▼

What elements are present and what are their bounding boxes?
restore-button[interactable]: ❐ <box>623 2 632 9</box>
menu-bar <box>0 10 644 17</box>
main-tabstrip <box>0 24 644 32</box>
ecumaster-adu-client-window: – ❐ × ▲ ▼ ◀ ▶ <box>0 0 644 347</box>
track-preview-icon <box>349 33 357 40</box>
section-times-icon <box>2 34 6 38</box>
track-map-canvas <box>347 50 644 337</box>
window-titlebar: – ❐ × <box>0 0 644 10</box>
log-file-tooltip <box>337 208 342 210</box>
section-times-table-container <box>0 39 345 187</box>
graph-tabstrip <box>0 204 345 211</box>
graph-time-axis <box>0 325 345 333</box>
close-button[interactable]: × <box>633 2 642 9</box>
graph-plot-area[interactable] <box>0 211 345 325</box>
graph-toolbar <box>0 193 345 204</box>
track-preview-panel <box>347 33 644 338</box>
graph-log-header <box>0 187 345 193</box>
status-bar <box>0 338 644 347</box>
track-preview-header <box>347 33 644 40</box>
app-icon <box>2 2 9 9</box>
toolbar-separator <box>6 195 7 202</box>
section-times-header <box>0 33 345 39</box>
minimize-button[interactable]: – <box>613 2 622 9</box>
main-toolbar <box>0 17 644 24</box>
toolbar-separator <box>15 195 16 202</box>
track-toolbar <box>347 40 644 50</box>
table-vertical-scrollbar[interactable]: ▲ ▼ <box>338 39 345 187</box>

▲
▼

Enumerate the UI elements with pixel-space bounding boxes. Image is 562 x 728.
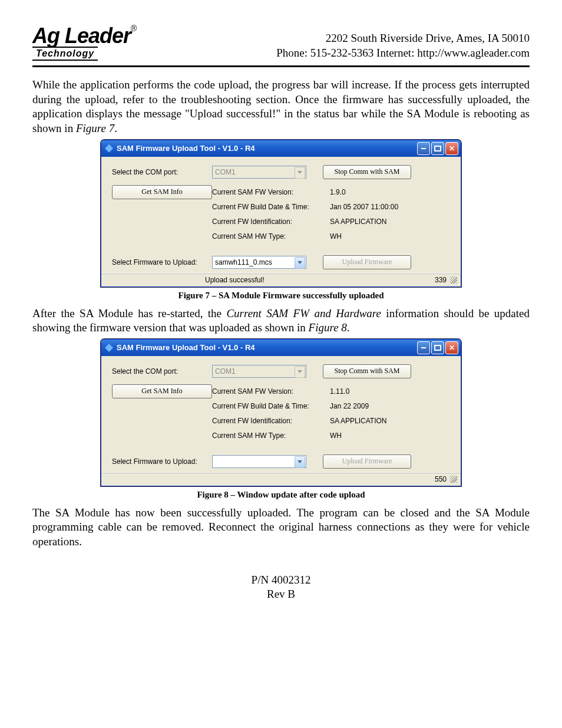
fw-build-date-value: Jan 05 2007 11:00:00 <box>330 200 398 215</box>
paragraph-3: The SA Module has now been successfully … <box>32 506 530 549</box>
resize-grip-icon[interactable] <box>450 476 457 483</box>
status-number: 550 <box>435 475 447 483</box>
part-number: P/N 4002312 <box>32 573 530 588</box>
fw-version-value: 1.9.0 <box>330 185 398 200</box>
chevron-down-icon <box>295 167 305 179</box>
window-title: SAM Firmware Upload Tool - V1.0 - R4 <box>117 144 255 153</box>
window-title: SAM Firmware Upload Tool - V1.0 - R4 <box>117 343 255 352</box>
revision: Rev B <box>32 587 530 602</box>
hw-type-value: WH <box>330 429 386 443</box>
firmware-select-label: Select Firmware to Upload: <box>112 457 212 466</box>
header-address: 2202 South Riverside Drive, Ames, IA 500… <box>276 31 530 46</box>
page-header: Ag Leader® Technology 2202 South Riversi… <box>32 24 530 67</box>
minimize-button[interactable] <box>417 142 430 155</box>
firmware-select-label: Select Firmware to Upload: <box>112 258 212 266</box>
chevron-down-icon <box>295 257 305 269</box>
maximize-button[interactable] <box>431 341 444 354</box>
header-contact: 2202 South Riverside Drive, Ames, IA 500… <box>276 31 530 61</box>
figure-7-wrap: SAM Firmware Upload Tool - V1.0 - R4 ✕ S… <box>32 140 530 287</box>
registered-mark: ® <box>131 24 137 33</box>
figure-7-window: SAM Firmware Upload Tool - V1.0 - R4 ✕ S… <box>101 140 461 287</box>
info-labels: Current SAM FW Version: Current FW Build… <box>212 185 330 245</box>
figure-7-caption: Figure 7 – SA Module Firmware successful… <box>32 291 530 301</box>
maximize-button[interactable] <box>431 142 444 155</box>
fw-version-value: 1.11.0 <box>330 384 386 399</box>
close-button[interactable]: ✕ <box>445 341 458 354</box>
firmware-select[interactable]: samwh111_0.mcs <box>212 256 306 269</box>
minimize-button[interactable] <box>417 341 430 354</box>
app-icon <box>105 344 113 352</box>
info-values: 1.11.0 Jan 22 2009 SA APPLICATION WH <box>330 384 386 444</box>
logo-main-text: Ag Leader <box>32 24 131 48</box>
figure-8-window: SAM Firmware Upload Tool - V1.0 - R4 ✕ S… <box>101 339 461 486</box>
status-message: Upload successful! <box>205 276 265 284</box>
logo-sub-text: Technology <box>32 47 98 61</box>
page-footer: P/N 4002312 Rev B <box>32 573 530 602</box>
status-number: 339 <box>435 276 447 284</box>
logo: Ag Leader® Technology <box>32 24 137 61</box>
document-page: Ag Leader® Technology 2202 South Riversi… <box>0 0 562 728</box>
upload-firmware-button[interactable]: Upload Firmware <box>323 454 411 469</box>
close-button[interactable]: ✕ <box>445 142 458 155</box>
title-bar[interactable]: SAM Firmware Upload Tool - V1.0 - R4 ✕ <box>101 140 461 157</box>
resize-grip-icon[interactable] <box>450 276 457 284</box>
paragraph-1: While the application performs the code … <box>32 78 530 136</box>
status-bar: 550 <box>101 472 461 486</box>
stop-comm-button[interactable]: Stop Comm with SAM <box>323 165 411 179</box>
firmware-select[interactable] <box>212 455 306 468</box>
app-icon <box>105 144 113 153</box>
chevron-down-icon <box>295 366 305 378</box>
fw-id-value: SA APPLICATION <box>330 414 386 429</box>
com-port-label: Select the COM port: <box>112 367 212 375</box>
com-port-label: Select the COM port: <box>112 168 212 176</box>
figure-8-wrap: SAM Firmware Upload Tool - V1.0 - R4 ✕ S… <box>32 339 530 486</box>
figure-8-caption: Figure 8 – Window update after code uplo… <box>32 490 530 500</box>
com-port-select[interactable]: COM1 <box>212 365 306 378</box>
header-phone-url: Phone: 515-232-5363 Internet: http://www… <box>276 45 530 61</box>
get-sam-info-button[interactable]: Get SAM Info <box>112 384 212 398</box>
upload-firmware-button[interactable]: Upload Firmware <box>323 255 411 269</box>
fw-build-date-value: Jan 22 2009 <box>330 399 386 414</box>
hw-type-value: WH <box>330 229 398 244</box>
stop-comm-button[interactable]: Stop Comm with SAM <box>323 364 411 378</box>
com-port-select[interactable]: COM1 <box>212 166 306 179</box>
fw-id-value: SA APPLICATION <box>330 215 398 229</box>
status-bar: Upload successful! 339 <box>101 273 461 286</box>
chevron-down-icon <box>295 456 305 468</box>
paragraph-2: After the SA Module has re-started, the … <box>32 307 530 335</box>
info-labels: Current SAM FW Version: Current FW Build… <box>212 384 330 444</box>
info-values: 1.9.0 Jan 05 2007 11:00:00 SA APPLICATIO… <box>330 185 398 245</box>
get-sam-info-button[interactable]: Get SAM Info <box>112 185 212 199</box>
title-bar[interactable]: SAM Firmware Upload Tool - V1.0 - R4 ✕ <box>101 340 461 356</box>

▲
▼

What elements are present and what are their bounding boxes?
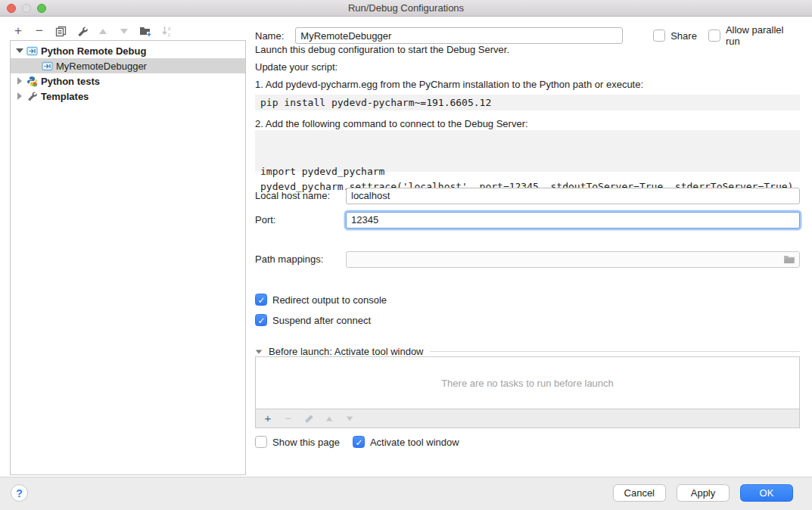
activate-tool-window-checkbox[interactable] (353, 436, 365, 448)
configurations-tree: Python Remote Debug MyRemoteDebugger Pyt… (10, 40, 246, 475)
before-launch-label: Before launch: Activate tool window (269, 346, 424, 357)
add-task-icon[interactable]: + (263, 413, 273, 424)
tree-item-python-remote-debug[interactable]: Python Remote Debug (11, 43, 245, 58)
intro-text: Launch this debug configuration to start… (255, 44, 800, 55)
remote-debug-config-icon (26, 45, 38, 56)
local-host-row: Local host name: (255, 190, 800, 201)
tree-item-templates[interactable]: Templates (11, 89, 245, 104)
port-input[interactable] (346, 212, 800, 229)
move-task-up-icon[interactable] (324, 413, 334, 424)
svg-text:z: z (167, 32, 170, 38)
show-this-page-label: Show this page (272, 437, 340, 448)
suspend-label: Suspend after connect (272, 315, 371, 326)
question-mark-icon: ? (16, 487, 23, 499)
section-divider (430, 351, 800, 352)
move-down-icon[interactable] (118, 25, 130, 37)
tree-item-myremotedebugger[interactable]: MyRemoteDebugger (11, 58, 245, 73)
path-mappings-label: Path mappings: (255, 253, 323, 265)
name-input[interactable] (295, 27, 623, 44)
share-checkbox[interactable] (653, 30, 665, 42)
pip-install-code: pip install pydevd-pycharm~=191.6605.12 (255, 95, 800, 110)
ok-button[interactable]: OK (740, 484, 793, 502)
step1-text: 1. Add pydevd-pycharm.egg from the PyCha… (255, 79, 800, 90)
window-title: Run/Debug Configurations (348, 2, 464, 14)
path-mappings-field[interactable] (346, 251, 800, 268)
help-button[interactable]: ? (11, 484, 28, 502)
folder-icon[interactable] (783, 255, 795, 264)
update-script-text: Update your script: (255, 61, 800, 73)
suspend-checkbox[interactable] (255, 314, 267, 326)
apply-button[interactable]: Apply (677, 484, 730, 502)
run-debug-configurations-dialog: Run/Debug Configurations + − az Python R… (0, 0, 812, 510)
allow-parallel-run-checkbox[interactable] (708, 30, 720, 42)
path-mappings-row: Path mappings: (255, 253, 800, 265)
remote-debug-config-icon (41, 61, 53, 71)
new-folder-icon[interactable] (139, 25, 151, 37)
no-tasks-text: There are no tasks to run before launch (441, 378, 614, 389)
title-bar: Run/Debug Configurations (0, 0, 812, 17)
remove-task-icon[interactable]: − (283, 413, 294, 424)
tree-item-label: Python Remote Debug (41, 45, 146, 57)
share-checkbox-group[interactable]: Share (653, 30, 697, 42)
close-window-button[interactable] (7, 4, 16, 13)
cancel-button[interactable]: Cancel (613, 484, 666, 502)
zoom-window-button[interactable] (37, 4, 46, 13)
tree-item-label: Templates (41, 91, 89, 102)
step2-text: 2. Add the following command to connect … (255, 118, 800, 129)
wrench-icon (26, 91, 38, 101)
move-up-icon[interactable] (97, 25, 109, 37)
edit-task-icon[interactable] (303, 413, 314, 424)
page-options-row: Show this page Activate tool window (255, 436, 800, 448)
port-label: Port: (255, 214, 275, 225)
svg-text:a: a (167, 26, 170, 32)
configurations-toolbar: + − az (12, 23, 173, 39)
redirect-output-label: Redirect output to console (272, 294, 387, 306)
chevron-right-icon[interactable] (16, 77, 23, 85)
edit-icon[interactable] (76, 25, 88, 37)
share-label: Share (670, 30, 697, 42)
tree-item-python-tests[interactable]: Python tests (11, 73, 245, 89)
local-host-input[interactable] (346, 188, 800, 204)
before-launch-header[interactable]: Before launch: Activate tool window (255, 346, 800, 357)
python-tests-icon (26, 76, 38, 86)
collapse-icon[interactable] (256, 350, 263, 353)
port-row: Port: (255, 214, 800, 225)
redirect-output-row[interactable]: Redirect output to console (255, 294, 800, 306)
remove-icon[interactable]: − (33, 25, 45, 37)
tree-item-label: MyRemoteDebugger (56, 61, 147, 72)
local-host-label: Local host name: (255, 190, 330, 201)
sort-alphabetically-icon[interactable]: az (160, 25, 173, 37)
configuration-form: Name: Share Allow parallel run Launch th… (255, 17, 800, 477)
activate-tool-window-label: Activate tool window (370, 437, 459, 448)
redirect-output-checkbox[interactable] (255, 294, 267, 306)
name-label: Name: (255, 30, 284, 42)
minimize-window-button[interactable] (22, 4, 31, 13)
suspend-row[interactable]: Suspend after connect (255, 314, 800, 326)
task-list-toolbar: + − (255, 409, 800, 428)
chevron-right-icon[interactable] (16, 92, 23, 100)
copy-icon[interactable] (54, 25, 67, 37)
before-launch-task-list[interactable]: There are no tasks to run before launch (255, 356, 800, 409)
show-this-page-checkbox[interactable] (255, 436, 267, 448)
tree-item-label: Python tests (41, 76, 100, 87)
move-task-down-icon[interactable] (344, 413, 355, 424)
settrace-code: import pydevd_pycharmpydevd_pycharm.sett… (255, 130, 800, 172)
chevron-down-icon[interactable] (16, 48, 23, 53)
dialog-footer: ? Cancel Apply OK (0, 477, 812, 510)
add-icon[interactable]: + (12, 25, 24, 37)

▲

* Aim of the exercise *
Scan the entries for lines holding the string "folder", then copy every one of them.

* Answer space *
folder-icon[interactable] (783, 255, 795, 264)
new-folder-icon[interactable] (139, 25, 151, 37)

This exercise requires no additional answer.